Legacy Of ANGLICO
by U.S. Marine Corps Cpl. Andrew Skiver
August 3, 2021
1st Air Naval Gunfire Liaison Company has a storied history with a legacy that is instilled in every Marine who has served and is serving with 1st ANGLICO. U.S. Marine Corps Cpl. Ryan Phillips, a joint fires observer with 1st ANGLICO, is one of those Marines.
ANGLICO’s specialize in combined arms, fire support and communications capabilities in support of planning, coordinating and conducting terminal control of fires. Modern day ANGLICOs were created using Joint Assault Signals Company capabilities as a baseline concept.
U.S. Marine Corps joint terminal attack controllers with 1st Air Naval Gunfire Liaison Company (ANGLICO), I Marine Expeditionary Force Information Group, observe an impact area during close air support training at Saylor Creek Bombing Range, Idaho on April 30, 2021. 1st ANGLICO conducted joint close air support training with the 124th Fighter Wing, Idaho Air National Guard in support of Nomad Mountain Home 21.3. This training provides opportunities for Marines to increase their proficiency and lethality with close air support coordination' while operating in a field environment. (U.S. Marine Corps photo by Cpl. Andrew Skiver)
"The JASCO units were famously used for adjusting artillery fire in support of ground force. This is where the concept of ANGLICO and the JFO comes from," said Phillips.
With the reorganization of the U.S. Armed Forces in 1947 the JASCO units were disbanded and their responsibilities were transferred to the U.S. Navy. On March 1, 1951 the newly formed ANGLICO was officially activated, reforming the capabilities of JASCO into a more advanced and lethal warfighting capability.
In May of 1965 1st ANGLICO created Subunit One, the first unit to arrive in Vietnam to conduct traditional JASCO tasks with the inclusion of close air support, while being continuously deployed for eight years.

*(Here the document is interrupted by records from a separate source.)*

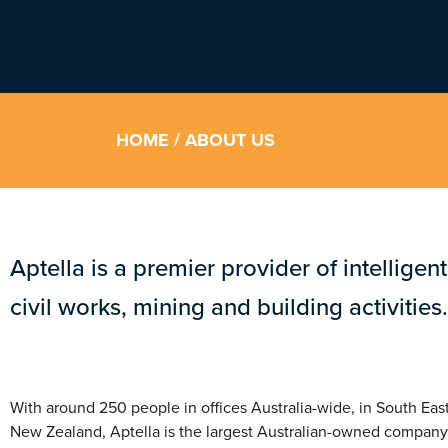
HOME
/ ABOUT US
Aptella is a premier provider of intelligen
civil works, mining and building activities.
With around 250 people in offices Australia-wide, in South Eas
New Zealand, Aptella is the largest Australian-owned company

"Subunit One conducted joint fires in all four tactical zones and provided naval gunfire and CAS in support of all allied forces in Vietnam," said Phillips. "Subunit One was the last Fleet Marine Force unit to stand down from the Vietnam War. The unit made such a vast impact during this time that the Marine Corps implemented new training to improve upon their CAS capabilities."
In the late 1970's, 2nd ANGLICO began experimenting with the concept of the universal spotter. The universal spotter is a Marine who is trained to coordinate and control fires from artillery, naval gunfire and CAS.
"Previously these jobs were done independently and limited what an individual Marine could do on the battlefield," said Phillips. "This experimental concept also streamlined the process making it significantly more efficient."
Despite the successes of ANGLICO, the downsizing of the Marine Corps during the 1990s transferred responsibilities from ANGLICO to Marine Liaison Elements, lending to the disbanding of ANGLICO.
"After the 9/11 attacks all ANGLICO units were reinstated with the role of JFO reentering the modern battlefield," said Phillips. "During its reinstatement the Marine Corps decided to open the JFO certification to all ground combat military occupational specialties creating a more efficient way to call in CAS and artillery fire in support of ground forces. JFO's play a huge part in correlation on the battlefield making sure the CAS is on target and the pilots are seeing the same target as the JFO's, streamlining the approval process for CAS.”
The future capabilities of the JFO are ever changing, but adaptability is on the forefront of any modern battlefield.
"With the introduction of drone pilots to the JFO certification process there may be a day in the near future where a drone pilot can identify their own targets and call for joint fires from across the world without having to deploy troops," said Phillips.